PROBLEM TO WORK ON | For this exercise, retype each line of the material below verbatim and omit any picture.
===== STUDY MATERIAL =====
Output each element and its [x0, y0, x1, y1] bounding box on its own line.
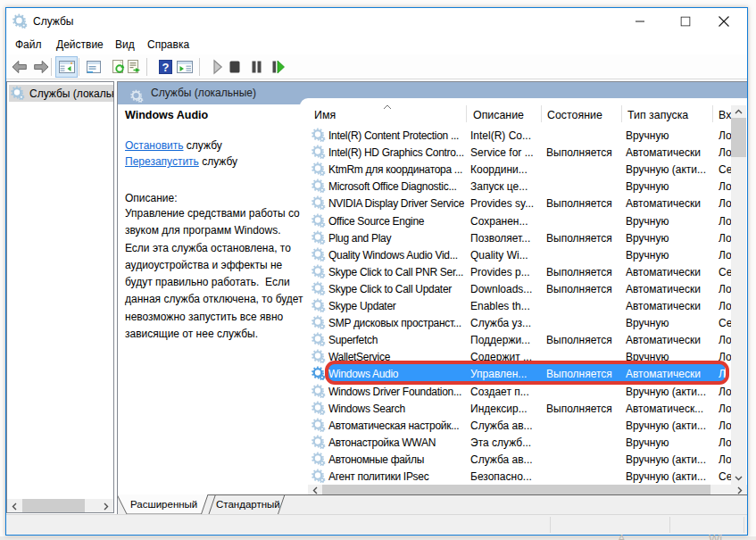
svg-text:Стандартный: Стандартный [216, 499, 280, 510]
svg-text:Расширенный: Расширенный [130, 499, 197, 510]
svg-text:?: ? [162, 61, 170, 74]
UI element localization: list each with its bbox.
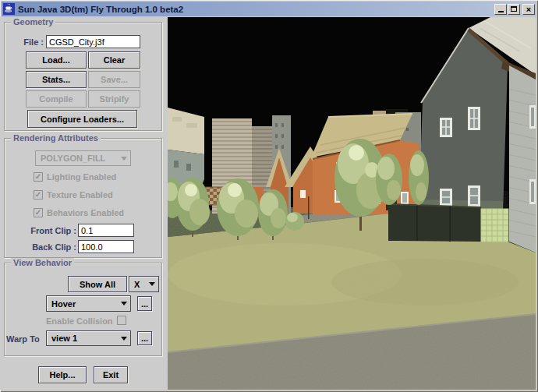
front-clip-label: Front Clip : bbox=[8, 226, 76, 235]
show-all-button[interactable]: Show All bbox=[68, 276, 127, 292]
minimize-icon bbox=[498, 11, 504, 12]
enable-collision-checkbox bbox=[117, 316, 126, 325]
minimize-button[interactable] bbox=[494, 4, 507, 15]
exit-button[interactable]: Exit bbox=[94, 366, 128, 383]
save-button: Save... bbox=[88, 71, 140, 88]
close-icon: × bbox=[526, 5, 531, 13]
enable-collision-label: Enable Collision bbox=[46, 316, 113, 326]
axis-combo[interactable]: X bbox=[129, 276, 159, 292]
file-label: File : bbox=[6, 37, 44, 47]
clear-button[interactable]: Clear bbox=[88, 51, 140, 69]
back-clip-input[interactable] bbox=[78, 240, 134, 253]
scene-viewport[interactable] bbox=[168, 17, 536, 390]
behaviors-checkbox: ✓ bbox=[34, 208, 43, 217]
close-button[interactable]: × bbox=[522, 4, 535, 15]
warp-to-combo[interactable]: view 1 bbox=[46, 330, 131, 346]
file-input[interactable] bbox=[46, 35, 140, 48]
axis-value: X bbox=[129, 280, 145, 289]
maximize-button[interactable] bbox=[508, 4, 520, 15]
chevron-down-icon bbox=[117, 337, 130, 341]
load-button[interactable]: Load... bbox=[26, 51, 87, 69]
warp-to-more-button[interactable]: ... bbox=[137, 331, 152, 345]
rendering-group-title: Rendering Attributes bbox=[11, 133, 101, 143]
texture-checkbox: ✓ bbox=[34, 190, 43, 200]
back-clip-label: Back Clip : bbox=[8, 242, 76, 252]
help-button[interactable]: Help... bbox=[38, 366, 87, 383]
polygon-mode-combo: POLYGON_FILL bbox=[35, 150, 131, 166]
front-clip-input[interactable] bbox=[78, 224, 134, 237]
app-window: Sun Java 3D(tm) Fly Through 1.0 beta2 × … bbox=[0, 0, 538, 392]
lighting-label: Lighting Enabled bbox=[47, 172, 116, 182]
view-behavior-group-title: View Behavior bbox=[11, 258, 74, 268]
behaviors-label: Behaviors Enabled bbox=[47, 208, 124, 217]
behavior-more-button[interactable]: ... bbox=[137, 296, 152, 311]
window-controls: × bbox=[494, 4, 535, 15]
chevron-down-icon bbox=[145, 282, 158, 286]
configure-loaders-button[interactable]: Configure Loaders... bbox=[27, 110, 137, 128]
compile-button: Compile bbox=[26, 90, 87, 108]
scene-3d-city[interactable] bbox=[168, 17, 536, 390]
chevron-down-icon bbox=[117, 157, 130, 161]
polygon-mode-value: POLYGON_FILL bbox=[36, 154, 117, 163]
window-title: Sun Java 3D(tm) Fly Through 1.0 beta2 bbox=[18, 5, 494, 14]
texture-label: Texture Enabled bbox=[47, 190, 113, 200]
warp-to-label: Warp To bbox=[6, 334, 40, 344]
stats-button[interactable]: Stats... bbox=[26, 71, 87, 88]
chevron-down-icon bbox=[117, 302, 130, 305]
geometry-group-title: Geometry bbox=[11, 17, 55, 27]
java-app-icon bbox=[3, 3, 15, 15]
lighting-checkbox: ✓ bbox=[34, 172, 43, 182]
stripify-button: Stripify bbox=[88, 90, 140, 108]
control-panel: Geometry File : Load... Clear Stats... S… bbox=[0, 16, 168, 390]
warp-to-value: view 1 bbox=[47, 334, 117, 343]
behavior-value: Hover bbox=[47, 299, 117, 309]
maximize-icon bbox=[511, 6, 517, 12]
title-bar[interactable]: Sun Java 3D(tm) Fly Through 1.0 beta2 × bbox=[2, 2, 536, 16]
behavior-combo[interactable]: Hover bbox=[46, 295, 131, 312]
=====
RESULT |
Output each element and its [x0, y0, x1, y1] bounding box on its own line.
svg-text:Стандартный: Стандартный [216, 499, 280, 510]
svg-text:Расширенный: Расширенный [130, 499, 197, 510]
svg-text:?: ? [162, 61, 170, 74]
UI element localization: list each with its bbox.
front-clip-label: Front Clip : bbox=[8, 226, 76, 235]
show-all-button[interactable]: Show All bbox=[68, 276, 127, 292]
minimize-icon bbox=[498, 11, 504, 12]
enable-collision-checkbox bbox=[117, 316, 126, 325]
minimize-button[interactable] bbox=[494, 4, 507, 15]
exit-button[interactable]: Exit bbox=[94, 366, 128, 383]
save-button: Save... bbox=[88, 71, 140, 88]
close-icon: × bbox=[526, 5, 531, 13]
enable-collision-label: Enable Collision bbox=[46, 316, 113, 326]
axis-combo[interactable]: X bbox=[129, 276, 159, 292]
file-label: File : bbox=[6, 37, 44, 47]
clear-button[interactable]: Clear bbox=[88, 51, 140, 69]
back-clip-input[interactable] bbox=[78, 240, 134, 253]
scene-viewport[interactable] bbox=[168, 17, 536, 390]
behaviors-checkbox: ✓ bbox=[34, 208, 43, 217]
close-button[interactable]: × bbox=[522, 4, 535, 15]
warp-to-combo[interactable]: view 1 bbox=[46, 330, 131, 346]
file-input[interactable] bbox=[46, 35, 140, 48]
axis-value: X bbox=[129, 280, 145, 289]
maximize-button[interactable] bbox=[508, 4, 520, 15]
chevron-down-icon bbox=[117, 337, 130, 341]
load-button[interactable]: Load... bbox=[26, 51, 87, 69]
warp-to-more-button[interactable]: ... bbox=[137, 331, 152, 345]
rendering-group-title: Rendering Attributes bbox=[11, 133, 101, 143]
texture-checkbox: ✓ bbox=[34, 190, 43, 200]
back-clip-label: Back Clip : bbox=[8, 242, 76, 252]
help-button[interactable]: Help... bbox=[38, 366, 87, 383]
polygon-mode-combo: POLYGON_FILL bbox=[35, 150, 131, 166]
front-clip-input[interactable] bbox=[78, 224, 134, 237]
app-window: Sun Java 3D(tm) Fly Through 1.0 beta2 × … bbox=[0, 0, 538, 392]
lighting-label: Lighting Enabled bbox=[47, 172, 116, 182]
view-behavior-group-title: View Behavior bbox=[11, 258, 74, 268]
behaviors-label: Behaviors Enabled bbox=[47, 208, 124, 217]
behavior-more-button[interactable]: ... bbox=[137, 296, 152, 311]
window-controls: × bbox=[494, 4, 535, 15]
chevron-down-icon bbox=[145, 282, 158, 286]
configure-loaders-button[interactable]: Configure Loaders... bbox=[27, 110, 137, 128]
compile-button: Compile bbox=[26, 90, 87, 108]
scene-3d-city[interactable] bbox=[168, 17, 536, 390]
chevron-down-icon bbox=[117, 157, 130, 161]
polygon-mode-value: POLYGON_FILL bbox=[36, 154, 117, 163]
window-title: Sun Java 3D(tm) Fly Through 1.0 beta2 bbox=[18, 5, 494, 14]
texture-label: Texture Enabled bbox=[47, 190, 113, 200]
warp-to-label: Warp To bbox=[6, 334, 40, 344]
stats-button[interactable]: Stats... bbox=[26, 71, 87, 88]
chevron-down-icon bbox=[117, 302, 130, 305]
geometry-group-title: Geometry bbox=[11, 17, 55, 27]
java-app-icon bbox=[3, 3, 15, 15]
lighting-checkbox: ✓ bbox=[34, 172, 43, 182]
stripify-button: Stripify bbox=[88, 90, 140, 108]
control-panel: Geometry File : Load... Clear Stats... S… bbox=[0, 16, 168, 390]
warp-to-value: view 1 bbox=[47, 334, 117, 343]
behavior-value: Hover bbox=[47, 299, 117, 309]
maximize-icon bbox=[511, 6, 517, 12]
title-bar[interactable]: Sun Java 3D(tm) Fly Through 1.0 beta2 × bbox=[2, 2, 536, 16]
behavior-combo[interactable]: Hover bbox=[46, 295, 131, 312]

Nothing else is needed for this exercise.